Word for word, copy the records and drop the pictures.

[DATASET ENTRIES — start]

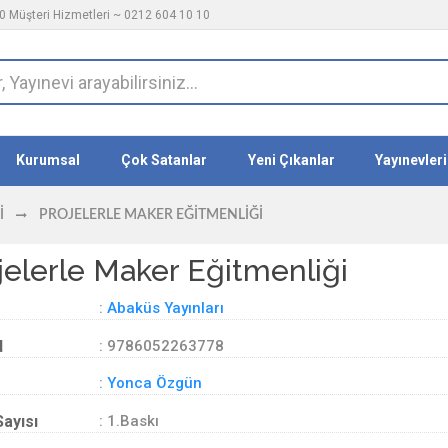
 Müşteri Hizmetleri ~ 0212 604 10 10
Kurumsal
Çok Satanlar
Yeni Çıkanlar
Yayınevleri
I
PROJELERLE MAKER EĞITMENLIĞI
jelerle Maker Eğitmenliği
:
Abaküs Yayınları
d
: 9786052263778
:
Yonca Özgün
Sayısı
: 1.Baskı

[DATASET ENTRIES — finish]

## ANSWER FOR THIS EXERCISE
 Müşteri Hizmetleri ~ 0212 604 10 10
Kurumsal
Çok Satanlar
Yeni Çıkanlar
Yayınevleri
I
PROJELERLE MAKER EĞITMENLIĞI
jelerle Maker Eğitmenliği
:
Abaküs Yayınları
d
: 9786052263778
:
Yonca Özgün
Sayısı
: 1.Baskı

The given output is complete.